- ASSIGNMENT: Every record must be retyped exactly as it reads.

- PROVIDED RECORDS:
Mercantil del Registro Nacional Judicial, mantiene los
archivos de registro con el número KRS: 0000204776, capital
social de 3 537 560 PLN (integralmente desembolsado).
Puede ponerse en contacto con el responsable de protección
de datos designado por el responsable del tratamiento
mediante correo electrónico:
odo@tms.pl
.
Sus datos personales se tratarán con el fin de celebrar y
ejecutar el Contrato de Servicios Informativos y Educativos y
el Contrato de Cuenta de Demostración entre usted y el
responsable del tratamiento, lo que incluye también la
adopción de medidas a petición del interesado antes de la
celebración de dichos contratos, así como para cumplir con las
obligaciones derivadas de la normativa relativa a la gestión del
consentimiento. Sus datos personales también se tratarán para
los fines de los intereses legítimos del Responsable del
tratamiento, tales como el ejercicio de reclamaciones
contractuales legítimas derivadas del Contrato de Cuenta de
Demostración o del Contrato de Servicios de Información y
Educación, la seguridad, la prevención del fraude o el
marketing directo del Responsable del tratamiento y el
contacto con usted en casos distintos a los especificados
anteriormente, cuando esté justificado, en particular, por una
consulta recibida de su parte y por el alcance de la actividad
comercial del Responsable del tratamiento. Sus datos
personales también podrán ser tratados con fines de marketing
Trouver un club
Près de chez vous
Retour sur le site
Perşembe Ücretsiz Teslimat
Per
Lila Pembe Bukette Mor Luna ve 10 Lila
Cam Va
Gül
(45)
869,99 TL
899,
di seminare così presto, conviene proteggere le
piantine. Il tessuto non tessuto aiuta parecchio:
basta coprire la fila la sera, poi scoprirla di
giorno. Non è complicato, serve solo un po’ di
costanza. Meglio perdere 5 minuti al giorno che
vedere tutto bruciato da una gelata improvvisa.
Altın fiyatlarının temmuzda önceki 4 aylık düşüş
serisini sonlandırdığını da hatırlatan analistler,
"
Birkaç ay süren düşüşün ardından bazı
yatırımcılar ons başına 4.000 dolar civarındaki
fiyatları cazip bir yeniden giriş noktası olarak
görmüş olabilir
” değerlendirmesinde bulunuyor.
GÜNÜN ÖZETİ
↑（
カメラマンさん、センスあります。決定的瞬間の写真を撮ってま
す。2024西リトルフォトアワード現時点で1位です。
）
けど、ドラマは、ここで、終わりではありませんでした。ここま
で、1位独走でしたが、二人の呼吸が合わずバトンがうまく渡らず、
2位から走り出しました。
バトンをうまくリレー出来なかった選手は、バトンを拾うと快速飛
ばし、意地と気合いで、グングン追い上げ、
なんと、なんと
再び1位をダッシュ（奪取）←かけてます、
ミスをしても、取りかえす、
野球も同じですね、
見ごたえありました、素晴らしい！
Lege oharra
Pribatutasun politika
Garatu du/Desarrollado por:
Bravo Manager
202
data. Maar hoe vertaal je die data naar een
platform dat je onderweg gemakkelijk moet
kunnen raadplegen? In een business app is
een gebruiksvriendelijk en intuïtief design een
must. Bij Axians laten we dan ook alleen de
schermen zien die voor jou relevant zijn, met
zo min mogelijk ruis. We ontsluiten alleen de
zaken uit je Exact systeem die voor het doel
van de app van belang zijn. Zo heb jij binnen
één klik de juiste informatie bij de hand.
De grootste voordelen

- RESPONSE TO THE TASK:
Mercantil del Registro Nacional Judicial, mantiene los
archivos de registro con el número KRS: 0000204776, capital
social de 3 537 560 PLN (integralmente desembolsado).
Puede ponerse en contacto con el responsable de protección
de datos designado por el responsable del tratamiento
mediante correo electrónico:
odo@tms.pl
.
Sus datos personales se tratarán con el fin de celebrar y
ejecutar el Contrato de Servicios Informativos y Educativos y
el Contrato de Cuenta de Demostración entre usted y el
responsable del tratamiento, lo que incluye también la
adopción de medidas a petición del interesado antes de la
celebración de dichos contratos, así como para cumplir con las
obligaciones derivadas de la normativa relativa a la gestión del
consentimiento. Sus datos personales también se tratarán para
los fines de los intereses legítimos del Responsable del
tratamiento, tales como el ejercicio de reclamaciones
contractuales legítimas derivadas del Contrato de Cuenta de
Demostración o del Contrato de Servicios de Información y
Educación, la seguridad, la prevención del fraude o el
marketing directo del Responsable del tratamiento y el
contacto con usted en casos distintos a los especificados
anteriormente, cuando esté justificado, en particular, por una
consulta recibida de su parte y por el alcance de la actividad
comercial del Responsable del tratamiento. Sus datos
personales también podrán ser tratados con fines de marketing
Trouver un club
Près de chez vous
Retour sur le site
Perşembe Ücretsiz Teslimat
Per
Lila Pembe Bukette Mor Luna ve 10 Lila
Cam Va
Gül
(45)
869,99 TL
899,
di seminare così presto, conviene proteggere le
piantine. Il tessuto non tessuto aiuta parecchio:
basta coprire la fila la sera, poi scoprirla di
giorno. Non è complicato, serve solo un po’ di
costanza. Meglio perdere 5 minuti al giorno che
vedere tutto bruciato da una gelata improvvisa.
Altın fiyatlarının temmuzda önceki 4 aylık düşüş
serisini sonlandırdığını da hatırlatan analistler,
"
Birkaç ay süren düşüşün ardından bazı
yatırımcılar ons başına 4.000 dolar civarındaki
fiyatları cazip bir yeniden giriş noktası olarak
görmüş olabilir
” değerlendirmesinde bulunuyor.
GÜNÜN ÖZETİ
↑（
カメラマンさん、センスあります。決定的瞬間の写真を撮ってま
す。2024西リトルフォトアワード現時点で1位です。
）
けど、ドラマは、ここで、終わりではありませんでした。ここま
で、1位独走でしたが、二人の呼吸が合わずバトンがうまく渡らず、
2位から走り出しました。
バトンをうまくリレー出来なかった選手は、バトンを拾うと快速飛
ばし、意地と気合いで、グングン追い上げ、
なんと、なんと
再び1位をダッシュ（奪取）←かけてます、
ミスをしても、取りかえす、
野球も同じですね、
見ごたえありました、素晴らしい！
Lege oharra
Pribatutasun politika
Garatu du/Desarrollado por:
Bravo Manager
202
data. Maar hoe vertaal je die data naar een
platform dat je onderweg gemakkelijk moet
kunnen raadplegen? In een business app is
een gebruiksvriendelijk en intuïtief design een
must. Bij Axians laten we dan ook alleen de
schermen zien die voor jou relevant zijn, met
zo min mogelijk ruis. We ontsluiten alleen de
zaken uit je Exact systeem die voor het doel
van de app van belang zijn. Zo heb jij binnen
één klik de juiste informatie bij de hand.
De grootste voordelen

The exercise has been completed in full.